- _Directions_: Print the entries in full, word for word, but not the pictures.

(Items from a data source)
────────────────────

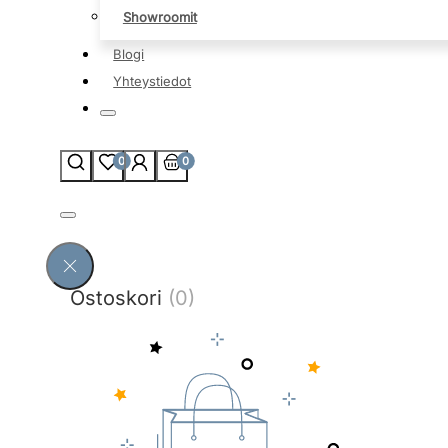
Showroomit
Blogi
Yhteystiedot
0
0
Ostoskori
(0)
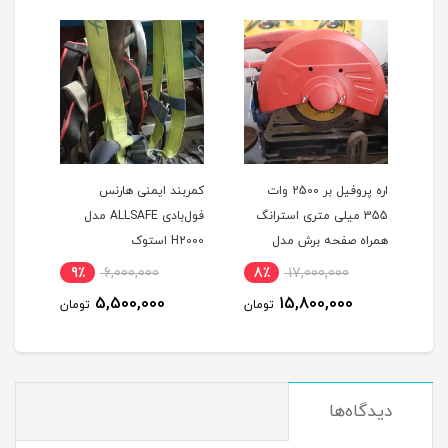
اره پروفیل بر 2500 وات
کمربند ایمنی هارنس
کمرب
355 میلی متری استرانگ
فول‌بادی ALLSAFE مدل
تکفاز دیاموند اصلی همراه 3
همراه صفحه برش مدل
H2000 استوک
A230 اس
D-
STRONG STG2500 در حد
9٪
6,000,000
8٪
17,000,000
8
نو
5,500,000
15,800,000
مان
تومان
تومان
دیدگاه‌ها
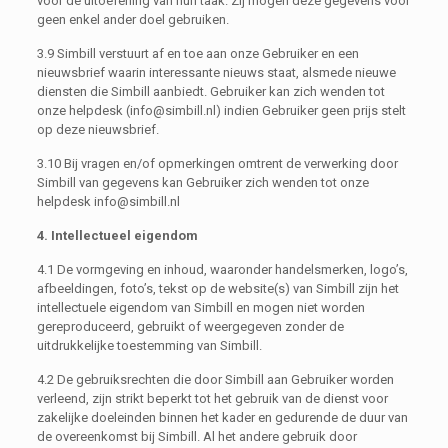
voor de uitoefening van hun taak. Zij mogen deze gegevens voor
geen enkel ander doel gebruiken.
3.9 Simbill verstuurt af en toe aan onze Gebruiker en een
nieuwsbrief waarin interessante nieuws staat, alsmede nieuwe
diensten die Simbill aanbiedt. Gebruiker kan zich wenden tot
onze helpdesk (info@simbill.nl) indien Gebruiker geen prijs stelt
op deze nieuwsbrief.
3.10 Bij vragen en/of opmerkingen omtrent de verwerking door
Simbill van gegevens kan Gebruiker zich wenden tot onze
helpdesk info@simbill.nl
4. Intellectueel eigendom
4.1 De vormgeving en inhoud, waaronder handelsmerken, logo’s,
afbeeldingen, foto’s, tekst op de website(s) van Simbill zijn het
intellectuele eigendom van Simbill en mogen niet worden
gereproduceerd, gebruikt of weergegeven zonder de
uitdrukkelijke toestemming van Simbill.
4.2 De gebruiksrechten die door Simbill aan Gebruiker worden
verleend, zijn strikt beperkt tot het gebruik van de dienst voor
zakelijke doeleinden binnen het kader en gedurende de duur van
de overeenkomst bij Simbill. Al het andere gebruik door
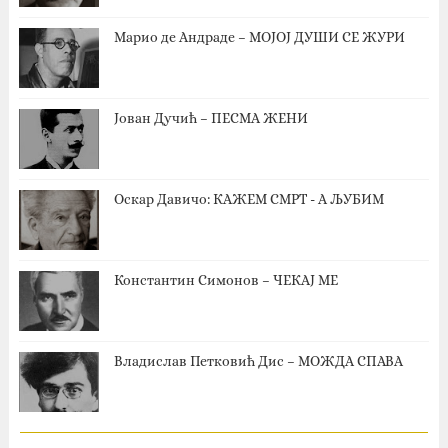
Марио де Андраде – МОЈОЈ ДУШИ СЕ ЖУРИ
Јован Дучић – ПЕСМА ЖЕНИ
Оскар Давичо‎: КАЖЕМ СМРТ - А ЉУБИМ
Константин Симонов – ЧЕКАЈ МЕ
Владислав Петковић Дис – МОЖДА СПАВА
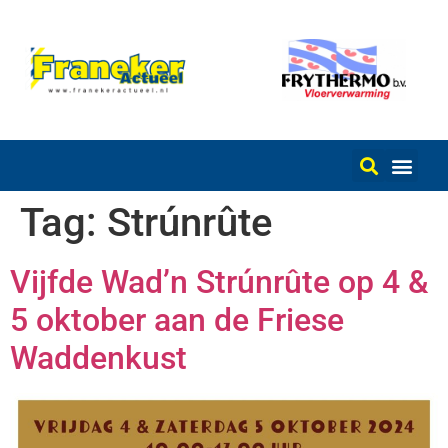
Tag:
Strúnrûte
Vijfde Wad’n Strúnrûte op 4 &
5 oktober aan de Friese
Waddenkust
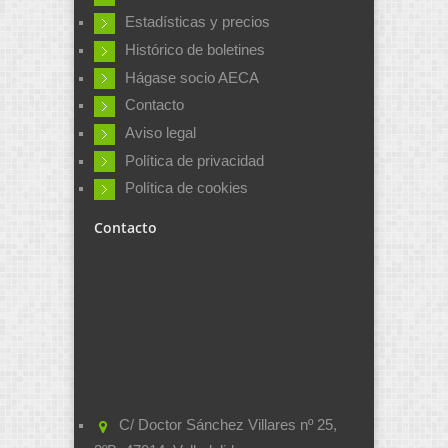
Estadísticas y precios
Histórico de boletines
Hágase socio AECA
Contacto
Aviso legal
Política de privacidad
Política de cookies
Contacto
C/ Doctor Sánchez Villares nº 25,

────────────────────

- _Answer section_:
Showroomit
Blogi
Yhteystiedot
0
0
Ostoskori
(0)
اره پروفیل بر 2500 وات
کمربند ایمنی هارنس
کمرب
355 میلی متری استرانگ
فول‌بادی ALLSAFE مدل
تکفاز دیاموند اصلی همراه 3
همراه صفحه برش مدل
H2000 استوک
A230 اس
D-
STRONG STG2500 در حد
9٪
6,000,000
8٪
17,000,000
8
نو
5,500,000
15,800,000
مان
تومان
تومان
دیدگاه‌ها
voor de uitoefening van hun taak. Zij mogen deze gegevens voor
geen enkel ander doel gebruiken.
3.9 Simbill verstuurt af en toe aan onze Gebruiker en een
nieuwsbrief waarin interessante nieuws staat, alsmede nieuwe
diensten die Simbill aanbiedt. Gebruiker kan zich wenden tot
onze helpdesk (info@simbill.nl) indien Gebruiker geen prijs stelt
op deze nieuwsbrief.
3.10 Bij vragen en/of opmerkingen omtrent de verwerking door
Simbill van gegevens kan Gebruiker zich wenden tot onze
helpdesk info@simbill.nl
4. Intellectueel eigendom
4.1 De vormgeving en inhoud, waaronder handelsmerken, logo’s,
afbeeldingen, foto’s, tekst op de website(s) van Simbill zijn het
intellectuele eigendom van Simbill en mogen niet worden
gereproduceerd, gebruikt of weergegeven zonder de
uitdrukkelijke toestemming van Simbill.
4.2 De gebruiksrechten die door Simbill aan Gebruiker worden
verleend, zijn strikt beperkt tot het gebruik van de dienst voor
zakelijke doeleinden binnen het kader en gedurende de duur van
de overeenkomst bij Simbill. Al het andere gebruik door
Марио де Андраде – МОЈОЈ ДУШИ СЕ ЖУРИ
Јован Дучић – ПЕСМА ЖЕНИ
Оскар Давичо‎: КАЖЕМ СМРТ - А ЉУБИМ
Константин Симонов – ЧЕКАЈ МЕ
Владислав Петковић Дис – МОЖДА СПАВА
Tag:
Strúnrûte
Vijfde Wad’n Strúnrûte op 4 &
5 oktober aan de Friese
Waddenkust
Estadísticas y precios
Histórico de boletines
Hágase socio AECA
Contacto
Aviso legal
Política de privacidad
Política de cookies
Contacto
C/ Doctor Sánchez Villares nº 25,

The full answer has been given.